In the last few years, the profiling of a large number of genome-wide features in individual cells has become routine. Consequently, a plethora of tools for the analysis of single-cell data has been developed, making it hard to understand the critical steps in the analysis workflow and the best methods for each objective of one’s study.
This Carpentries-style tutorial aims to provide a solid foundation in using Bioconductor tools for single-cell RNA-seq analysis by walking through various steps of typical workflows using example datasets.
This tutorial uses as a "text-book" the online book "Orchestrating Single-Cell Analysis with Bioconductor" (OSCA), published in 2020, and continuously updated by many contributors from the Bioconductor community. Like the book, this tutorial strives to be of interest to the experimental biologists wanting to analyze their data and to the bioinformaticians approaching single-cell data.

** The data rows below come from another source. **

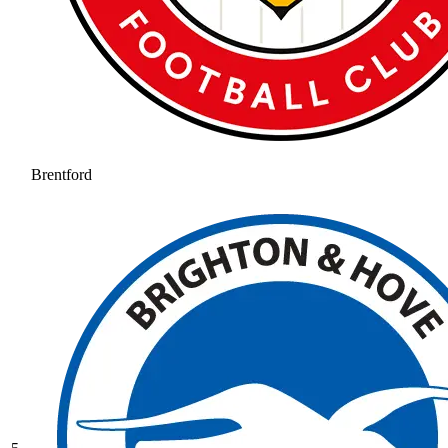
Brentford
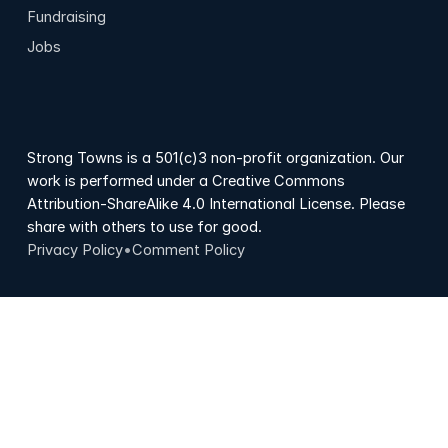
Fundraising
Jobs
Strong Towns is a 501(c)3 non-profit organization. Our
work is performed under a Creative Commons
Attribution-ShareAlike 4.0 International License. Please
share with others to use for good.
Privacy Policy
•
Comment Policy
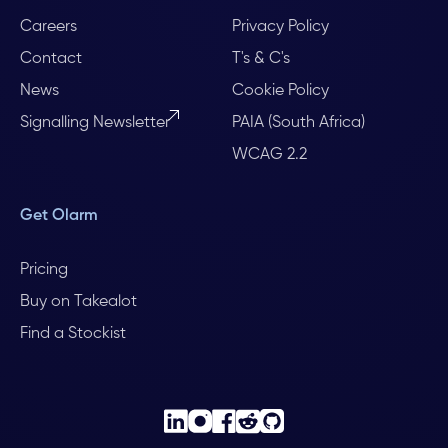
Careers
Privacy Policy
Contact
T's & C's
News
Cookie Policy
Signalling Newsletter
PAIA (South Africa)
WCAG 2.2
Get Olarm
Pricing
Buy on Takealot
Find a Stockist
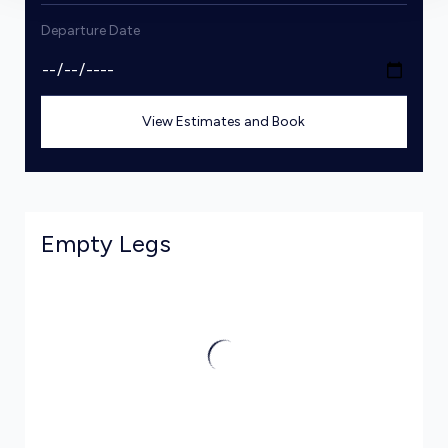
Departure Date
View Estimates and Book
Empty Legs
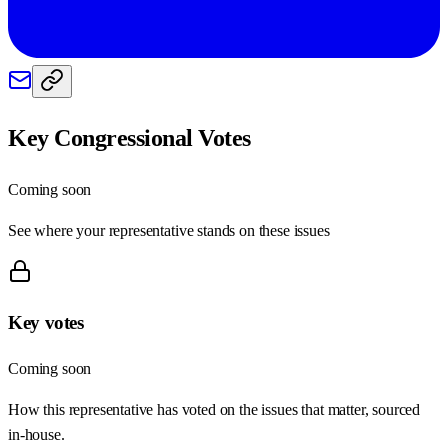
Key Congressional Votes
Coming soon
See where your representative stands on these issues
Key votes
Coming soon
How this representative has voted on the issues that matter, sourced
in-house.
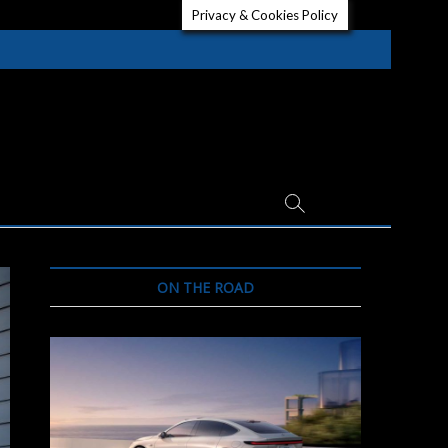
Privacy & Cookies Policy
ON THE ROAD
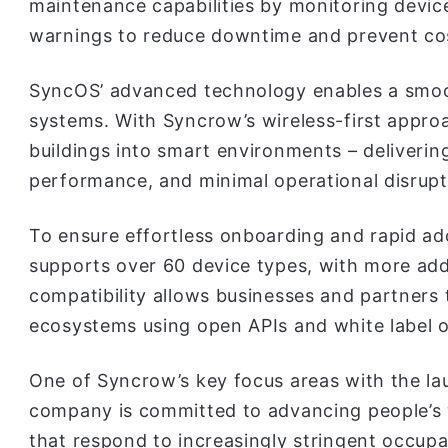
maintenance capabilities by monitoring devic
warnings to reduce downtime and prevent cost
SyncOS’ advanced technology enables a smoot
systems. With Syncrow’s wireless-first appro
buildings into smart environments – deliverin
performance, and minimal operational disrupt
To ensure effortless onboarding and rapid a
supports over 60 device types, with more add
compatibility allows businesses and partners 
ecosystems using open APIs and white label o
One of Syncrow’s key focus areas with the la
company is committed to advancing people’s 
that respond to increasingly stringent occup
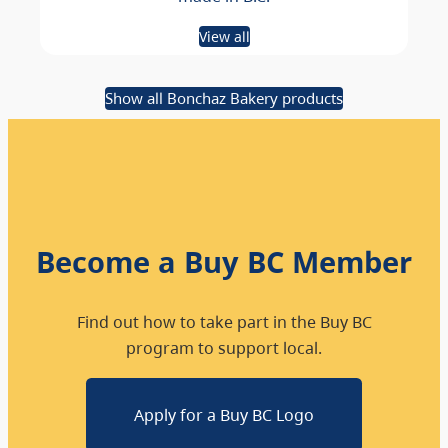
View all
Show all Bonchaz Bakery products
Become a Buy BC Member
Find out how to take part in the Buy BC
program to support local.
Apply for a Buy BC Logo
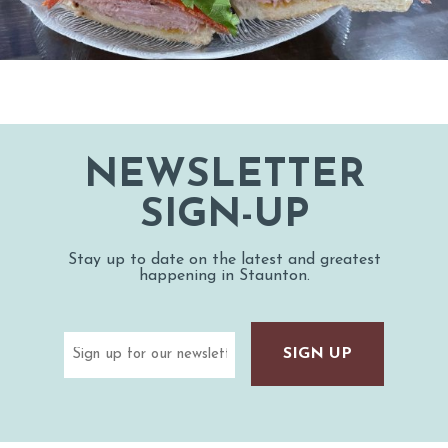
NEWSLETTER
SIGN-UP
Stay up to date on the latest and greatest
happening in Staunton.
Email
(Required)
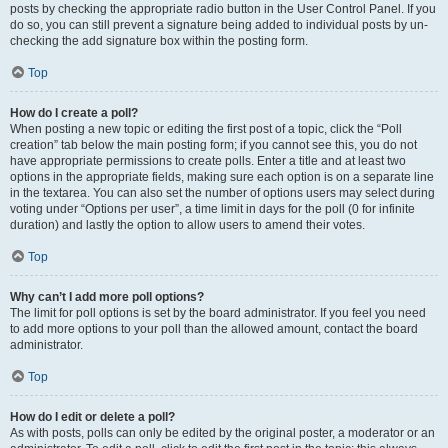
posts by checking the appropriate radio button in the User Control Panel. If you
do so, you can still prevent a signature being added to individual posts by un-
checking the add signature box within the posting form.
Top
How do I create a poll?
When posting a new topic or editing the first post of a topic, click the “Poll
creation” tab below the main posting form; if you cannot see this, you do not
have appropriate permissions to create polls. Enter a title and at least two
options in the appropriate fields, making sure each option is on a separate line
in the textarea. You can also set the number of options users may select during
voting under “Options per user”, a time limit in days for the poll (0 for infinite
duration) and lastly the option to allow users to amend their votes.
Top
Why can’t I add more poll options?
The limit for poll options is set by the board administrator. If you feel you need
to add more options to your poll than the allowed amount, contact the board
administrator.
Top
How do I edit or delete a poll?
As with posts, polls can only be edited by the original poster, a moderator or an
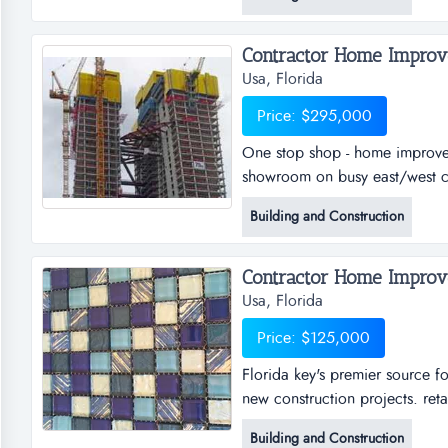
in its first years of operation
perform all home remodeling jo
Contractor Home Improve
Usa, Florida
Price: $295,000
One stop shop - home improvem
showroom on busy east/west co
stop shop - home improvement 
Building and Construction
on busy east/west corridor and
95. well-run and very busy ho
Contractor Home Improve
Usa, Florida
Price: $125,000
Florida key's premier source fo
new construction projects. reta
source for tile and all things
Building and Construction
projects. retail shop is perfec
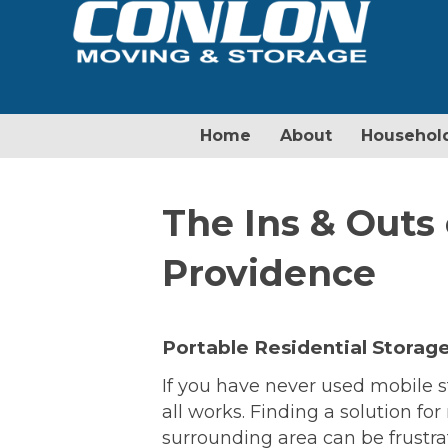
Home
About
Househol
The Ins & Outs 
Providence
Portable Residential Storage
If you have never used mobile s
all works. Finding a solution fo
surrounding area can be frustrat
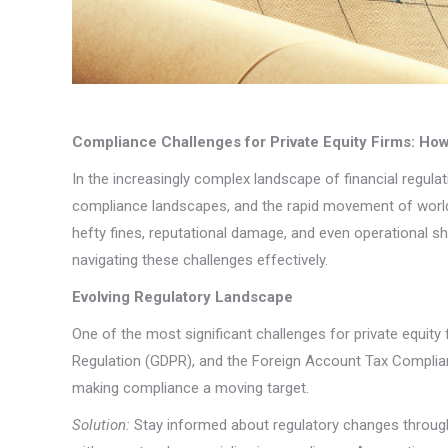
Compliance Challenges for Private Equity Firms: Ho
In the increasingly complex landscape of financial regula
compliance landscapes, and the rapid movement of worldw
hefty fines, reputational damage, and even operational sh
navigating these challenges effectively.
Evolving Regulatory Landscape
One of the most significant challenges for private equity
Regulation (GDPR), and the Foreign Account Tax Complianc
making compliance a moving target.
Solution:
Stay informed about regulatory changes through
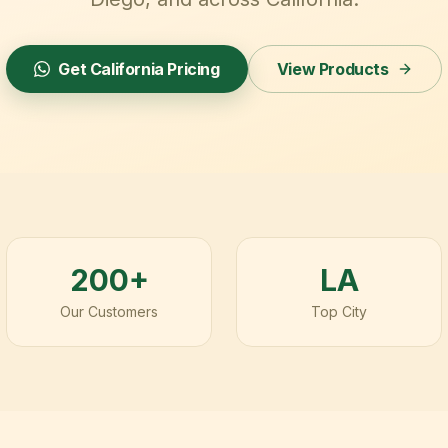
Get
California
Pricing
View Products
200+
LA
Our Customers
Top City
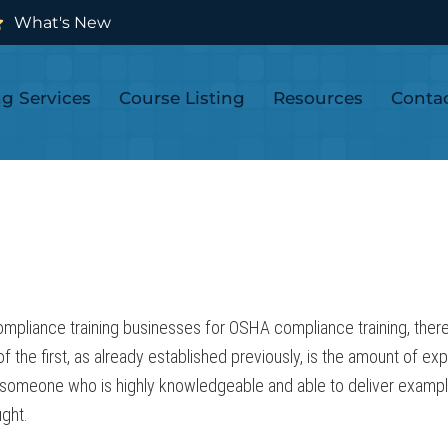
What's New
ng Services
Course Listing
Resources
Conta
ompliance training businesses for OSHA compliance training, there
 of the first, as already established previously, is the amount of e
omeone who is highly knowledgeable and able to deliver examples,
ught.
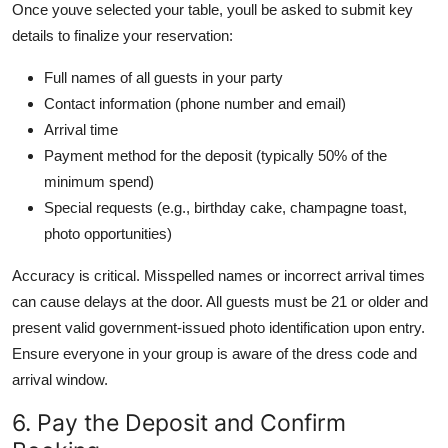
Once youve selected your table, youll be asked to submit key
details to finalize your reservation:
Full names of all guests in your party
Contact information (phone number and email)
Arrival time
Payment method for the deposit (typically 50% of the
minimum spend)
Special requests (e.g., birthday cake, champagne toast,
photo opportunities)
Accuracy is critical. Misspelled names or incorrect arrival times
can cause delays at the door. All guests must be 21 or older and
present valid government-issued photo identification upon entry.
Ensure everyone in your group is aware of the dress code and
arrival window.
6. Pay the Deposit and Confirm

Attendees will learn how to analyze multi-condition single-cell RNA-seq from raw data to statistical analyses and result interpretation. Students will learn where the critical steps and methods choices are and will be able to leverage large-data resources to analyze datasets comprising millions of cells.
In particular, participants will learn:
- How to access publicly available data, such as those from the Human Cell Atlas.
- How to perform data exploration, normalization, and dimensionality reduction.
- How to identify cell types/states and marker genes.
- How to correct for batch effects and integrate multiple samples.
- How to perform differential expression and differential abundance analysis between conditions.
- How to work with large out-of-memory datasets.
- How to interoperate with other popular single-cell analysis ecosystems.
The focus of this tutorial is on single-cell analysis with R packages from the Bioconductor repository. Bioconductor packages are collaboratively developed by an international community of developers that agree on data and software standards to promote interoperability between packages, extensibility of analysis workflows, and reproducibility of published research.
Other popular tools for single-cell analysis include:
- Seurat, a stand-alone R package that has pioneered elementary steps of typical single-cell analysis workflows, and
- scverse, a collection of Python packages for single-cell omics data analysis including scanpy and scvi-tools.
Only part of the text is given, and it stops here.